The NIL and Transfer Portal Paradox
The "consensus" view is that NIL (Name, Image, and Likeness) and the transfer portal have increased parity, which drives ratings. The logic goes: "Anyone can win, so more people watch."
This is a fundamental misunderstanding of why people watch sports.
Sports ratings are driven by investment. You invest in a player over three or four years. You watch them grow from a shaky freshman to a dominant senior. The transfer portal has turned college basketball into a one-year rental market.
- The Problem: Fans no longer know who is on their own team, let alone the opponent.
- The Result: Viewer loyalty is replaced by casual "bracket-filling" interest.
- The Danger: Casual interest is fickle. It doesn't survive a bad matchup or a blowout.
The parity we see today isn't because the "little guys" got better; it's because the "big guys" can't keep a roster together long enough to build a powerhouse. We are watching a diluted product. 10.3 million people are watching because of the gambling implications and the social obligation of the bracket, not because the quality of play has improved.
The Gambling Subsidy
If you want the real reason for the "10.3 million" average, look at the legalization of sports betting.

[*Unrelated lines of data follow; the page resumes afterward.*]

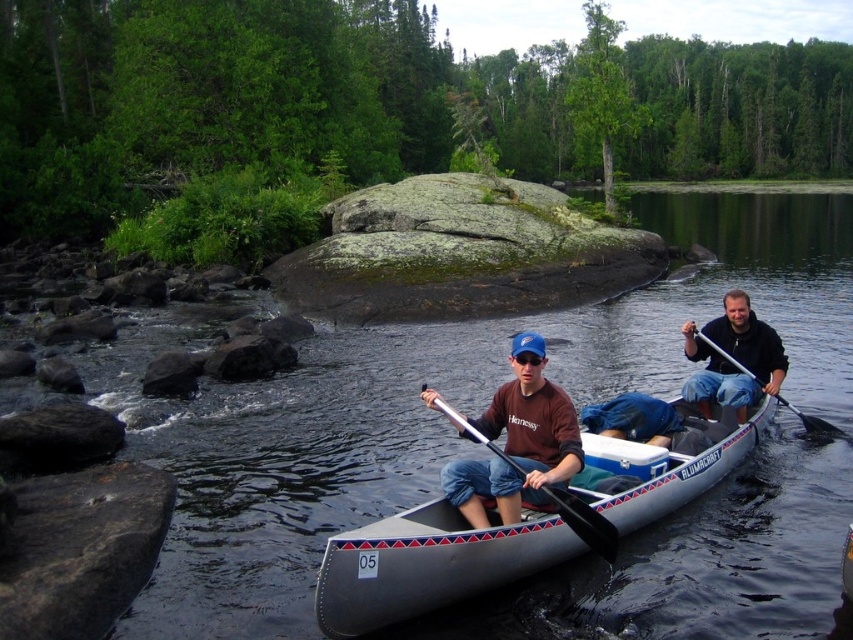 Question: Is dark blue jeans at center to the left of silver metallic paddle at center from the viewer's perspective?

Choices:
 (A) yes
 (B) no

Answer: (B)

Question: Which object is the closest to the silver metallic paddle at center?

Choices:
 (A) clear water at center
 (B) black plastic paddle at right
 (C) matte brown shirt at center
 (D) dark blue jeans at center

Answer: (C)

Question: Is dark blue jeans at center closer to the viewer compared to silver metallic paddle at center?

Choices:
 (A) no
 (B) yes

Answer: (A)

Question: Is gray rubber canoe at center wider than matte brown shirt at center?

Choices:
 (A) no
 (B) yes

Answer: (B)

Question: Which object is positioned closest to the black plastic paddle at right?

Choices:
 (A) silver metallic paddle at center
 (B) gray rubber canoe at center

Answer: (B)

Question: Among these points, which one is nearest to the camera?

Since the PASPA repeal in 2018, the correlation between betting volume and tournament ratings is almost 1:1. People aren't watching because they love the "student-athlete" experience. They are watching because they have $50 on a 12-seed to cover the spread.
The NCAA and its broadcast partners are essentially running a three-week infomercial for DraftKings and FanDuel. This is a dangerous foundation. Betting-driven viewership is high-volume but low-value. These viewers don't care about the brand, the school, or the tradition. They care about the cover. The moment another "event" offers better odds or more excitement, they will migrate.
The Inevitable Correction
We are currently in a broadcast rights bubble. CBS and Turner are paying billions for a product that only matters for 21 days a year.
Imagine a scenario where the top 40 programs decide they no longer need the NCAA. They realize that they are the ones generating the 10.3 million viewers, yet they are sharing that revenue with 300+ other schools. They break away. They form a super-league.
In that moment, the "NCAA Tournament" brand dies. The 10.3 million viewers vanish.
The current ratings are a lagging indicator of past glory, not a leading indicator of future success. The media is high on its own supply, celebrating "record" numbers that are actually just the result of better thermometers, not a hotter room.
Stop looking at the 10.3 million as a victory. Start looking at it as the maximum possible reach of a dying model. The tournament isn't back; it's just really good at pretending it never left.
The "Madness" is that anyone believes these numbers are sustainable.